A drug is approved by NICE separately per indication. An indication is the precise group of patients that the manufacturer proposed that the drug be used in. An indication is usually based on the type of patients that clinical trials were conducted on. NICE examines the evidence for each proposed indication separately, to ensure there is evidence that the drug works in each group of patients; it wouldn’t be safe to assume that because a drug works for one group, it will automatically work in another.
Blinatumomab is already approved for use in the indication of “ALL patients who have relapsed/are refractory”. In this instance, the manufacturer has asked NICE to decide if blinatumomab will also work for the indication of patients that haven’t relapsed, yet are more likely do so because they have measurable residual disease.
What is MRD?
Minimal, or measurable, residual disease is a concept where patients are technically in remission, but they still have some leukaemia cells present in their body. Remission is traditionally defined by the moment when no leukaemia cells can be found under the microscope. However, the use of a microscope is not very precise. In recent years, researchers have found a number of markers on leukaemia cells, or within their genes, that they can use to find leukaemia cells that might be missed under the microscope. Being MRD positive means that cells have been found in the patient with the markers, whereas being MRD negative or undetectable is when cells with these markers can’t be found.
The problem with MRD testing is that it is new and not everyone uses the same techniques to check a patients MRD status, and some clinics don’t even test for it at all. The most common technique is flow cytometry, but there are techniques that are less widely available but are able to find more cells; one example is next generation sequencing.
For more information on MRD, take a look at our toolkit here.
What is the significance of MRD for this decision?

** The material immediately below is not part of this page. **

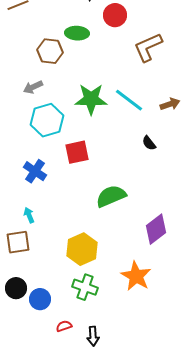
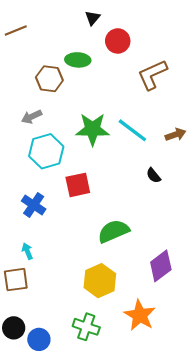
yellow hexagon: (82, 249) -> (100, 281), moved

It has been shown that the fewer leukaemia cells patients have in your blood or bone marrow, the less likely the patient is to relapse. However, as MRD testing is a new concept and still needs to be implemented more widely and accurately, there was much debate as to whether it should be used to define a population of patients. Leukaemia Care, along with leading ALL clinicians, attended the NICE committee meetings to explain the importance of MRD as a prognostic factor (i.e. the number of cells in a patient’s body indicates their likelihood of relapse) and hence argue for this population of patients to have access.
The fact that patients who are MRD positive can have blinatumomab is also important for the chance of being cured. This is because their MRD status before transplant predicts the likelihood of the transplant being a success. If a patient is MRD positive after chemotherapy, this allows them to have blinatumomab, reach MRD negative or undetectable and then go into a transplant with a much better outlook than if they didn’t have the blinatumomab at all.
Given that blinatumomab can already be used once a patient has officially relapsed, it was important that patients should be given a chance to have blinatumomab earlier, while they are MRD positive (and so very likely to relapse) but can avoid the stress and possibly physical pain of a full relapse or unsuccessful transplant. In the words of a leading clinician, the NHS must “pay now or pay later”.
“A diagnosis of acute lymphoblastic leukaemia can have a huge emotional impact on the lives of patients, as well as their family and friends,” said Zack Pemberton-Whiteley, Patient Advocacy Director at Leukaemia Care. “We welcome the decision to recommend this treatment earlier in the pathway for ALL patients. This will allow patients to achieve undetectable MRD and give them an opportunity to have a stem cell transplant with the best chance of success. We are pleased that the NHS has chosen to pay for the drug earlier on, to spare patients and their families the extra harm of waiting for relapse before receiving the best treatment currently available to them.”